Git-serverproxy voor Databricks Git-mappen proxy's Git-opdrachten van het Databricks-besturingsvlak naar een proxycluster dat in het rekenvlak van uw Databricks-werkruimte wordt uitgevoerd. In deze context is het proxycluster een cluster dat is geconfigureerd voor het uitvoeren van een proxyservice voor Git-opdrachten vanuit Databricks Git-mappen naar uw zelf-hostende Git-opslagplaats.

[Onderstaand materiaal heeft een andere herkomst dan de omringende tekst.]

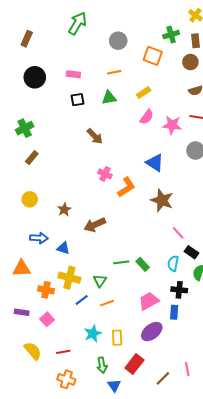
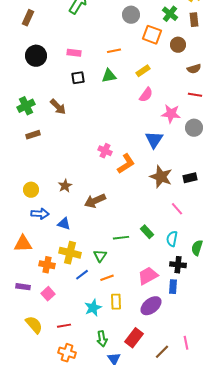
green cross: (171, 35) -> (170, 14), turned -35
gray circle: (118, 41) -> (131, 15), moved
brown circle: (190, 62) -> (178, 45), moved
pink star: (172, 125) -> (171, 114), moved
brown arrow: (95, 136) -> (58, 107), moved
brown rectangle: (32, 158) -> (33, 135), turned 32
blue triangle: (155, 163) -> (154, 140), turned 30
yellow circle: (30, 199) -> (31, 190), moved
black rectangle: (191, 252) -> (190, 178), moved, turned -48
green rectangle: (143, 264) -> (147, 232), moved
yellow rectangle: (117, 338) -> (116, 302), moved

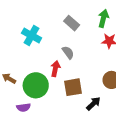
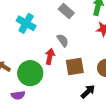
brown square: (73, 87) -> (75, 66), moved

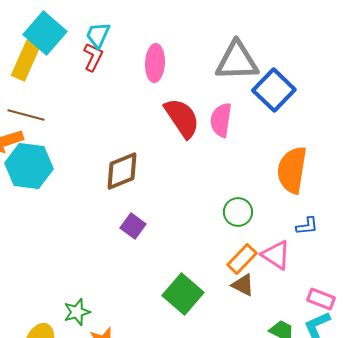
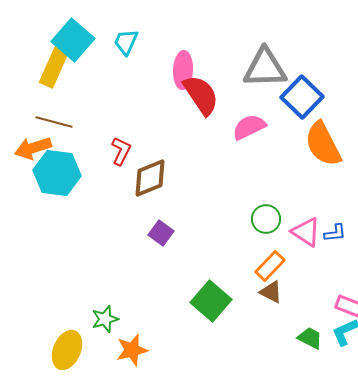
red L-shape: (93, 57) -> (121, 151), moved
red semicircle: (182, 118) -> (201, 95), moved
pink semicircle: (221, 120) -> (249, 127), turned 56
orange semicircle: (292, 170) -> (323, 144), moved, turned -36
pink triangle: (276, 255) -> (306, 232), moved

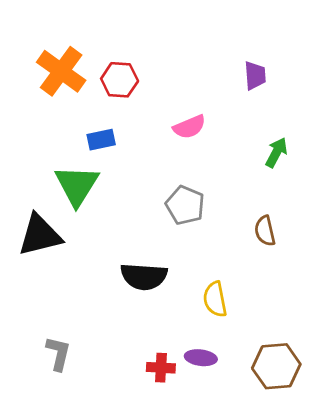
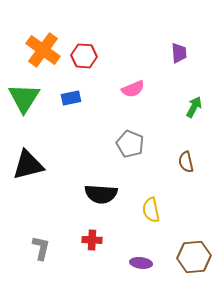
green triangle: (77, 185) -> (24, 98), moved
purple ellipse: (201, 358) -> (141, 263), moved
red cross: (161, 368) -> (92, 240), moved

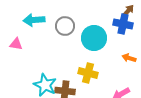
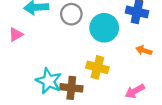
pink triangle: (16, 44) -> (16, 35), turned -40

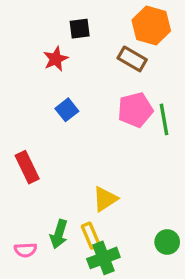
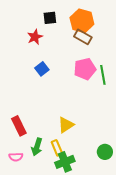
orange hexagon: (151, 25) -> (82, 21), moved
red rectangle: (27, 167) -> (19, 126), moved

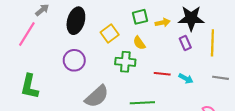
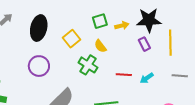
green cross: (125, 62) -> (88, 65), turned 30
cyan arrow: (186, 79) -> (147, 78), turned 120

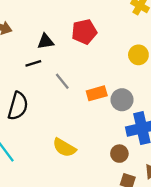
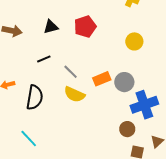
black triangle: (46, 41) -> (51, 27), moved
yellow semicircle: (64, 148) -> (74, 94), moved

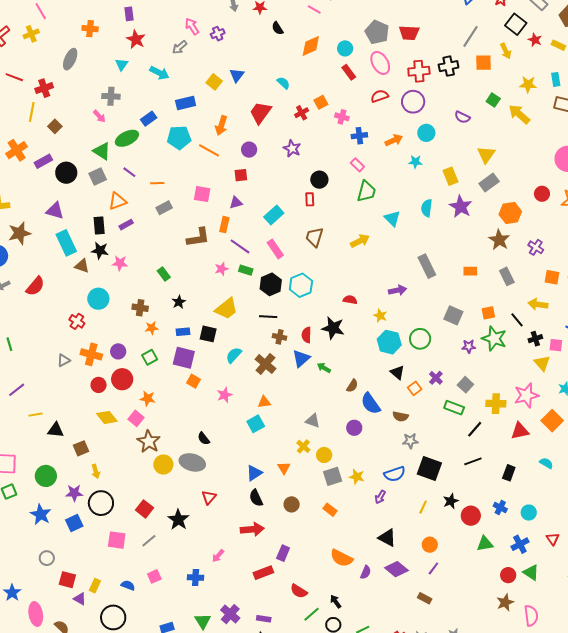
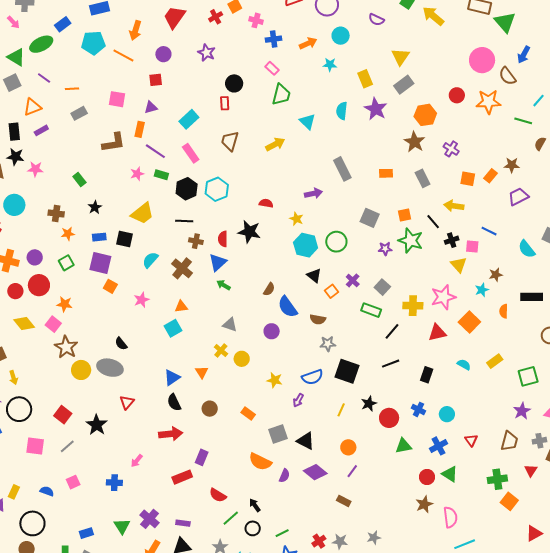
green arrow: (324, 368) -> (224, 285), moved
gray square: (333, 476) -> (278, 434), moved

Deze proxyservice ontvangt Git-opdrachten van het Databricks-besturingsvlak en stuurt deze door naar uw Git-serverexemplaren.
In het onderstaande diagram ziet u de algehele systeemarchitectuur:
Belangrijk
Databricks biedt een inschakelend notebook dat u kunt uitvoeren om uw Git-serverexemplaren te configureren voor proxyopdrachten voor Databricks Git-mappen. Haal het activeringsnotitieblok op GitHub op.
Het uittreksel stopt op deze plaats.